KNOXVILLE—Hammers and nails replaced laptops and books for more than 70 students and faculty in the College of Business Administration at the University of Tennessee, Knoxville. The Tennessee Organization of MBAs (TOMBA) built its 11th Knoxville Habitat for Humanity house on Saturday, Sept. 14.
The blitz started at 7:30 a.m. at 3139 Johnston St. in Knoxville’s Lonsdale neighborhood. The team will be building over the next seven to nine weeks.
This year’s build is for in-home caregiver, Wanda Hines.
Family is everything to Hines. She lost her own parents at an early age and then lost her adopted parents at the age of 23. Another woman unofficially adopted Hines into her family, which got her interested in the foster system.

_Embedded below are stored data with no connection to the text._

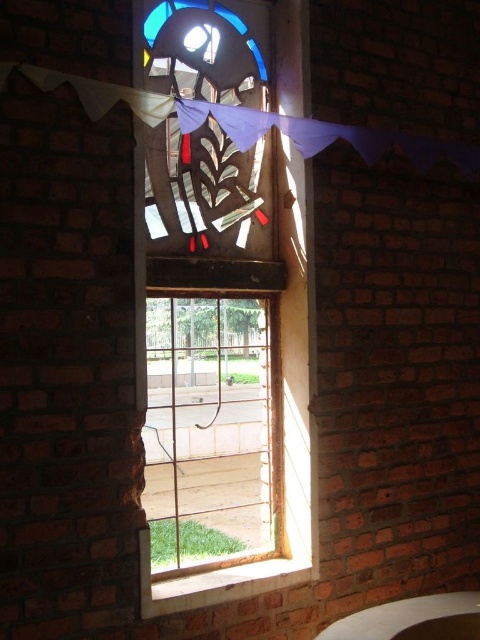 Question: Is stained glass window at center positioned in front of clear glass window at center?

Choices:
 (A) no
 (B) yes

Answer: (B)

Question: Which point is closer to the camera?

Choices:
 (A) (248, 504)
 (B) (210, 554)

Answer: (A)

Question: Among these objects, which one is farthest from the camera?

Choices:
 (A) stained glass window at center
 (B) clear glass window at center

Answer: (B)

Question: Can you confirm if stained glass window at center is thinner than clear glass window at center?

Choices:
 (A) yes
 (B) no

Answer: (B)

Question: Is stained glass window at center behind clear glass window at center?

Choices:
 (A) no
 (B) yes

Answer: (A)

Hines has been a foster parent to many. She has three children that were born to her, she has legally adopted two of the children that she fostered, and she has kept several of the other children she fostered even after they aged out of the program when they turned 18.
Her large family includes twelve grandchildren and ten great-grandchildren. “Granny” to everyone, she desires a place for her loved ones to gather. She is determined to provide a safe and loving environment for her extended family, some of whom have incarcerated parents or may need extra attention. Three of the young family members Hines cares for will be living with her at her new house on Johnston Street.
The first walls of Hines’s new home went up around 9 a.m. on Saturday. All four walls and roof were completed by 3:30 p.m. Hines spent much of the day working with MBA students and Steve Mangum, dean of the UT College of Business Administration, on the gables for her new house.
Hines understands that her safer, more stable, debt-free life will allow her to concentrate on what matters to her most. “Four generations are going to enjoy this house,” says Hines.
Hines describes her experience with Knoxville Habitat for Humanity as rewarding. “I have worked hard, and it has been worth it. I am just one of so many people out there who can really benefit from this program.”
Of TOMBA, Hines says, “It is amazing that these kind people will take time out of their busy lives to help others better their own lives.” She also said that the strawberries and confectioner’s sugar at lunch, provide by UT finance professor Phillip Daves and his wife, Bonney, were a “loving touch.”